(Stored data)

——

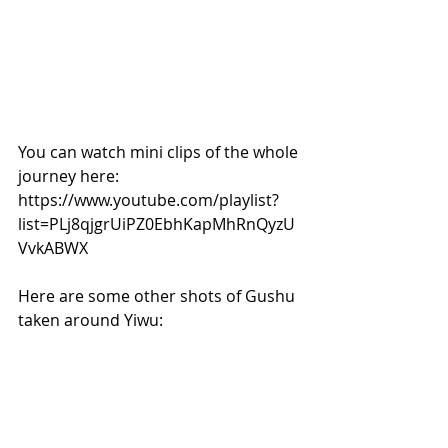
You can watch mini clips of the whole 
journey here: 
https://www.youtube.com/playlist?
list=PLj8qjgrUiPZ0EbhKapMhRnQyzU
VvkABWX
Here are some other shots of Gushu 
taken around Yiwu:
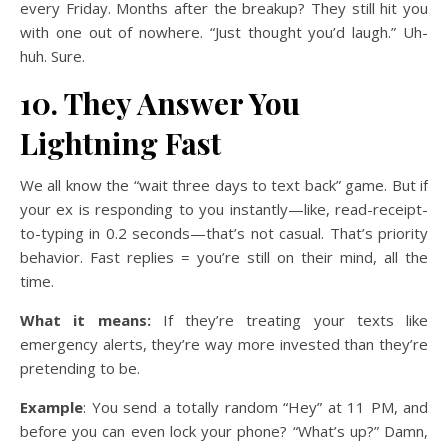
every Friday. Months after the breakup? They still hit you
with one out of nowhere. “Just thought you’d laugh.” Uh-
huh. Sure.
10. They Answer You
Lightning Fast
We all know the “wait three days to text back” game. But if
your ex is responding to you instantly—like, read-receipt-
to-typing in 0.2 seconds—that’s not casual. That’s priority
behavior. Fast replies = you’re still on their mind, all the
time.
What it means:
If they’re treating your texts like
emergency alerts, they’re way more invested than they’re
pretending to be.
Example
: You send a totally random “Hey” at 11 PM, and
before you can even lock your phone? “What’s up?” Damn,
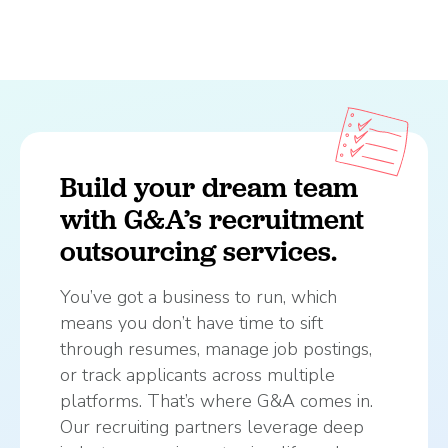
Build your dream team
with G&A’s recruitment
outsourcing services.
You’ve got a business to run, which
means you don’t have time to sift
through resumes, manage job postings,
or track applicants across multiple
platforms. That’s where G&A comes in.
Our recruiting partners leverage deep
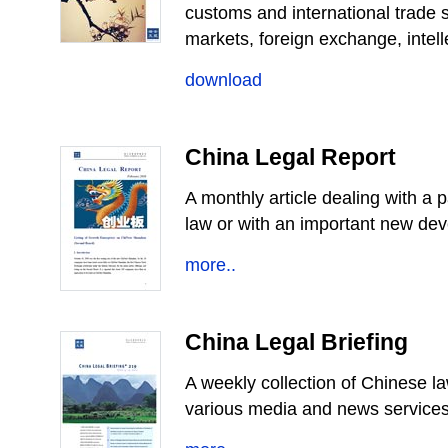
customs and international trade s
markets, foreign exchange, intelle
download
China Legal Report
A monthly article dealing with a 
law or with an important new de
more..
China Legal Briefing
A weekly collection of Chinese l
various media and news services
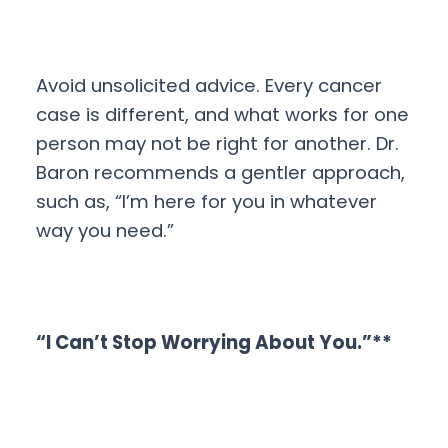
Avoid unsolicited advice. Every cancer
case is different, and what works for one
person may not be right for another. Dr.
Baron recommends a gentler approach,
such as, “I’m here for you in whatever
way you need.”
“I Can’t Stop Worrying About You.”**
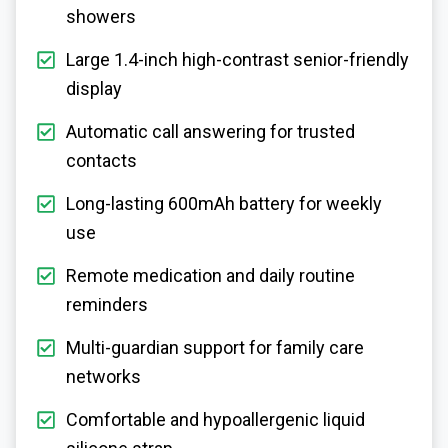
showers
Large 1.4-inch high-contrast senior-friendly
display
Automatic call answering for trusted
contacts
Long-lasting 600mAh battery for weekly
use
Remote medication and daily routine
reminders
Multi-guardian support for family care
networks
Comfortable and hypoallergenic liquid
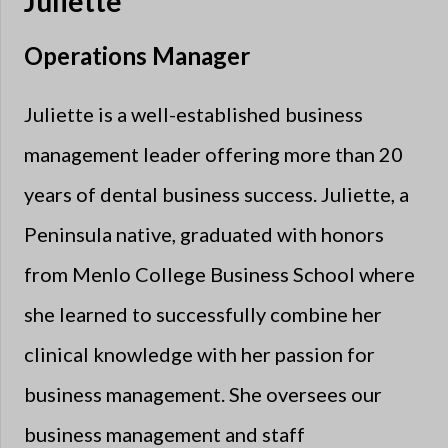
Juliette
Operations Manager
Juliette is a well-established business
management leader offering more than 20
years of dental business success. Juliette, a
Peninsula native, graduated with honors
from Menlo College Business School where
she learned to successfully combine her
clinical knowledge with her passion for
business management. She oversees our
business management and staff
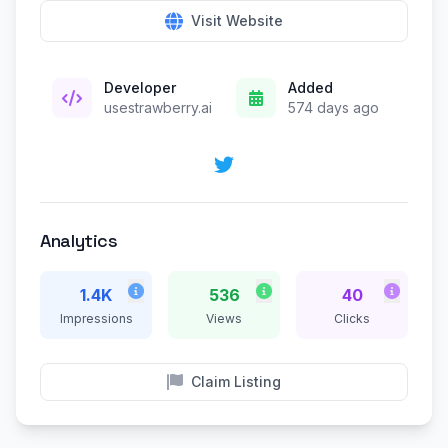
Visit Website
Developer
Added
usestrawberry.ai
574 days ago
Analytics
1.4K
536
40
Impressions
Views
Clicks
Claim Listing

——

A verbatim copy of the records above, without pictures, is required.

* _Problem solution_:
You can watch mini clips of the whole 
journey here: 
https://www.youtube.com/playlist?
list=PLj8qjgrUiPZ0EbhKapMhRnQyzU
VvkABWX
Here are some other shots of Gushu 
taken around Yiwu:
every Friday. Months after the breakup? They still hit you
with one out of nowhere. “Just thought you’d laugh.” Uh-
huh. Sure.
10. They Answer You
Lightning Fast
We all know the “wait three days to text back” game. But if
your ex is responding to you instantly—like, read-receipt-
to-typing in 0.2 seconds—that’s not casual. That’s priority
behavior. Fast replies = you’re still on their mind, all the
time.
What it means:
If they’re treating your texts like
emergency alerts, they’re way more invested than they’re
pretending to be.
Example
: You send a totally random “Hey” at 11 PM, and
before you can even lock your phone? “What’s up?” Damn,
Build your dream team
with G&A’s recruitment
outsourcing services.
You’ve got a business to run, which
means you don’t have time to sift
through resumes, manage job postings,
or track applicants across multiple
platforms. That’s where G&A comes in.
Our recruiting partners leverage deep
customs and international trade s
markets, foreign exchange, intelle
download
China Legal Report
A monthly article dealing with a 
law or with an important new de
more..
China Legal Briefing
A weekly collection of Chinese l
various media and news services
Avoid unsolicited advice. Every cancer
case is different, and what works for one
person may not be right for another. Dr.
Baron recommends a gentler approach,
such as, “I’m here for you in whatever
way you need.”
“I Can’t Stop Worrying About You.”**
showers
Large 1.4-inch high-contrast senior-friendly
display
Automatic call answering for trusted
contacts
Long-lasting 600mAh battery for weekly
use
Remote medication and daily routine
reminders
Multi-guardian support for family care
networks
Comfortable and hypoallergenic liquid
Juliette
Operations Manager
Juliette is a well-established business
management leader offering more than 20
years of dental business success. Juliette, a
Peninsula native, graduated with honors
from Menlo College Business School where
she learned to successfully combine her
clinical knowledge with her passion for
business management. She oversees our
business management and staff
Visit Website
Developer
Added
usestrawberry.ai
574 days ago
Analytics
1.4K
536
40
Impressions
Views
Clicks
Claim Listing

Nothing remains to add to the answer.